El reto, que presenta la crítica de la política que llevó a cabo el gobierno griego en 2015, no consiste principalmente en determinar las responsabilidades respectivas de Tsipras o de Varoufakis como individuos. Lo fundamental es analizar la orientación político-económica que fue puesta en práctica, con el fin de determinar las causas del fracaso, de ver qué otras opciones se podrían haber tomado y aprender las lecciones pertinentes sobre lo que un gobierno de la izquierda radical puede hacer en un país de la periferia de la zona euro.

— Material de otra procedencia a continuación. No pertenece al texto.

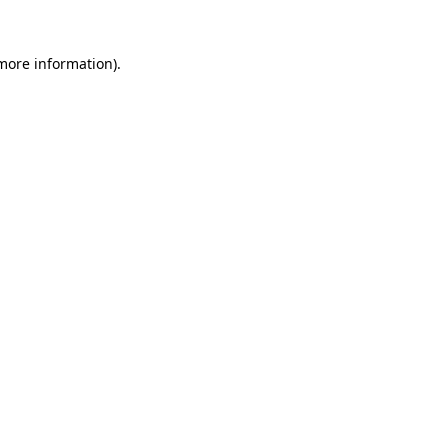
 more information).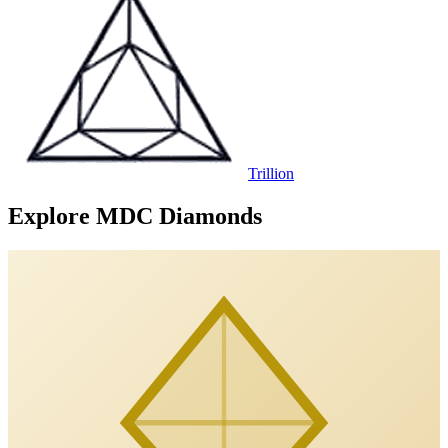
Trillion
Explore MDC Diamonds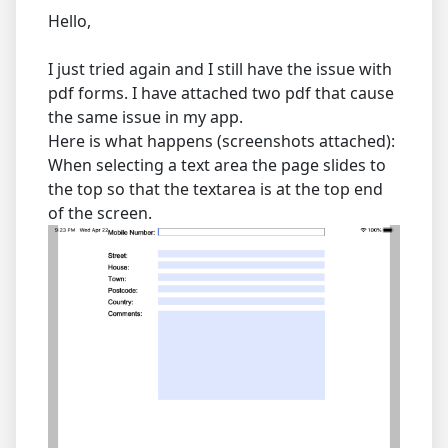
Hello,
I just tried again and I still have the issue with
pdf forms. I have attached two pdf that cause
the same issue in my app.
Here is what happens (screenshots attached):
When selecting a text area the page slides to
the top so that the textarea is at the top end
of the screen.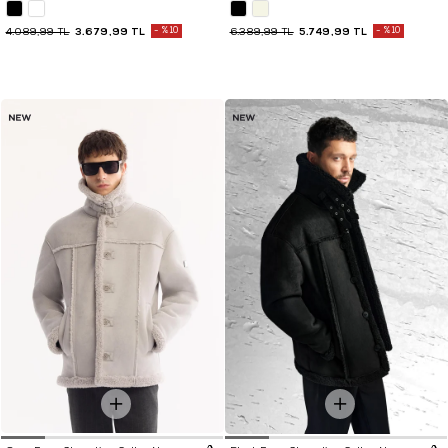
3.679,99 TL
%10
5.749,99 TL
%10
4.089,99 TL
6.389,99 TL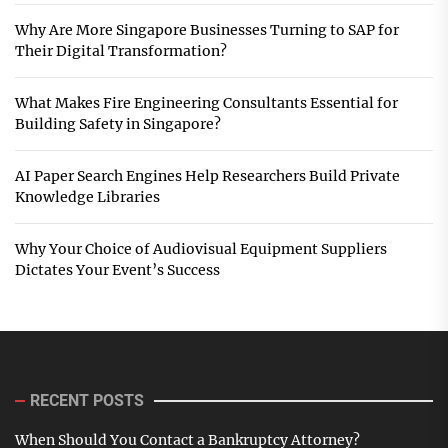
Why Are More Singapore Businesses Turning to SAP for
Their Digital Transformation?
What Makes Fire Engineering Consultants Essential for
Building Safety in Singapore?
AI Paper Search Engines Help Researchers Build Private
Knowledge Libraries
Why Your Choice of Audiovisual Equipment Suppliers
Dictates Your Event’s Success
RECENT POSTS
When Should You Contact a Bankruptcy Attorney?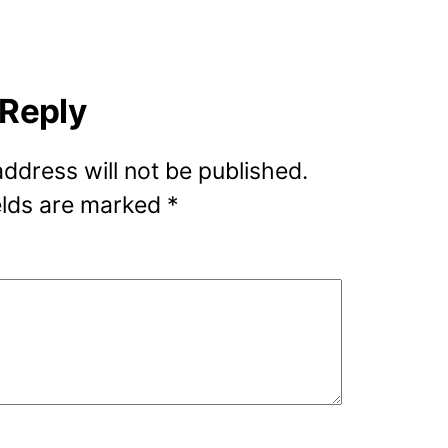
 Reply
address will not be published.
elds are marked
*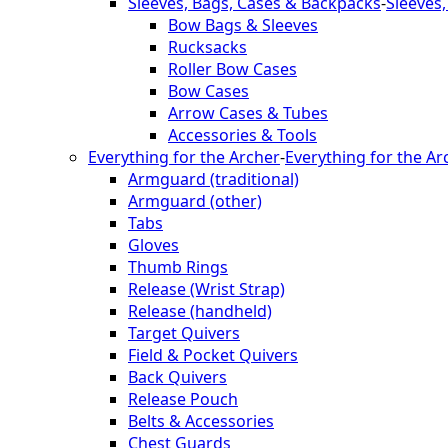
Sleeves, Bags, Cases & Backpacks
-
Sleeves
Bow Bags & Sleeves
Rucksacks
Roller Bow Cases
Bow Cases
Arrow Cases & Tubes
Accessories & Tools
Everything for the Archer
-
Everything for the Ar
Armguard (traditional)
Armguard (other)
Tabs
Gloves
Thumb Rings
Release (Wrist Strap)
Release (handheld)
Target Quivers
Field & Pocket Quivers
Back Quivers
Release Pouch
Belts & Accessories
Chest Guards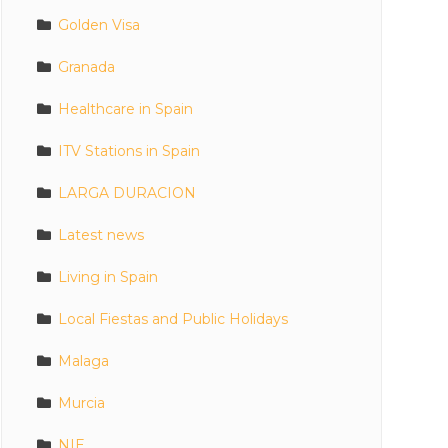
Golden Visa
Granada
Healthcare in Spain
ITV Stations in Spain
LARGA DURACION
Latest news
Living in Spain
Local Fiestas and Public Holidays
Malaga
Murcia
NIE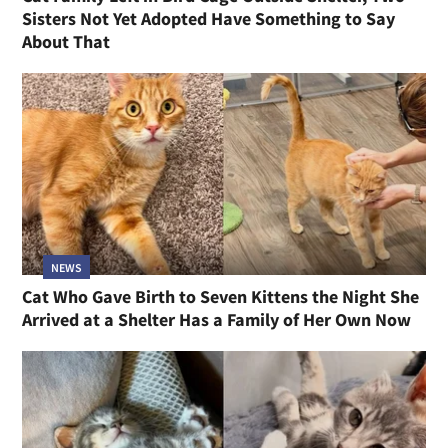
Sisters Not Yet Adopted Have Something to Say
About That
NEWS
Cat Who Gave Birth to Seven Kittens the Night She
Arrived at a Shelter Has a Family of Her Own Now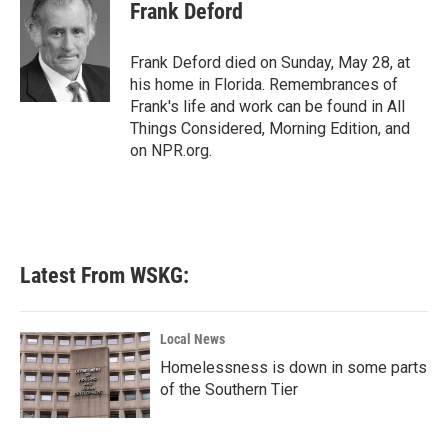
e
t
k
i
Frank Deford
b
t
e
l
o
e
d
o
r
I
Frank Deford died on Sunday, May 28, at
k
n
his home in Florida. Remembrances of
Frank's life and work can be found in All
Things Considered, Morning Edition, and
on NPR.org.
Latest From WSKG:
Local News
Homelessness is down in some parts
of the Southern Tier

Recordemos que, el 20 de enero de 2015, Varoufakis firmó un desastroso acuerdo con el Eurogrupo. En virtud del mismo, Grecia se comprometió a pagar a sus acreedores siguiendo el calendario previsto. Y eso implicaba desembolsar 7.000 millones de euros, en varios plazos, hasta el 30 de junio de 2015. Se debía pagar 5.000 millones de euros al FMI, a pesar de ser uno de los principales responsables de las políticas catastróficas. Según ese acuerdo, también era necesario que Grecia sometiera al Eurogrupo, para su aprobación, las nuevas propuestas de «reformas» y de medidas de austeridad en el marco del segundo memorando en vigencia desde 2012, y que fue prolongado cuatro meses por una decisión acordada entre el gobierno griego y el Eurogrupo. Después de haber firmado ese acuerdo en Bruselas, Varoufakis volvió a Atenas donde sufrió la crítica de figuras emblemáticas de la resistencia y del combate.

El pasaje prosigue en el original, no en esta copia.